• **EXERCISE INSTRUCTIONS**: For every entry below, give an exact repeat and leave out the pictures.

• **EXTRACTED MATERIAL**:
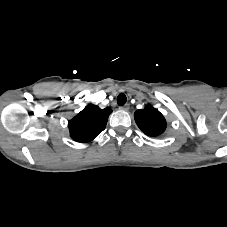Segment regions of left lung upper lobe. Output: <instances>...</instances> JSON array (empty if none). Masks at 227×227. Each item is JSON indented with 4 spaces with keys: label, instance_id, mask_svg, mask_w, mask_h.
Segmentation results:
<instances>
[{
    "label": "left lung upper lobe",
    "instance_id": "left-lung-upper-lobe-1",
    "mask_svg": "<svg viewBox=\"0 0 227 227\" xmlns=\"http://www.w3.org/2000/svg\"><path fill=\"white\" fill-rule=\"evenodd\" d=\"M134 117L138 127L148 136H158L166 129L164 116L151 105L145 106L142 110H137Z\"/></svg>",
    "mask_w": 227,
    "mask_h": 227
}]
</instances>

• **REPLY TO THE TASK**:
Segment regions of left lung upper lobe. Output: <instances>...</instances> JSON array (empty if none). Masks at 227×227. Each item is JSON indented with 4 spaces with keys: label, instance_id, mask_svg, mask_w, mask_h.
Segmentation results:
<instances>
[{
    "label": "left lung upper lobe",
    "instance_id": "left-lung-upper-lobe-1",
    "mask_svg": "<svg viewBox=\"0 0 227 227\" xmlns=\"http://www.w3.org/2000/svg\"><path fill=\"white\" fill-rule=\"evenodd\" d=\"M134 117L138 127L148 136H158L166 129L164 116L151 105L145 106L142 110H137Z\"/></svg>",
    "mask_w": 227,
    "mask_h": 227
}]
</instances>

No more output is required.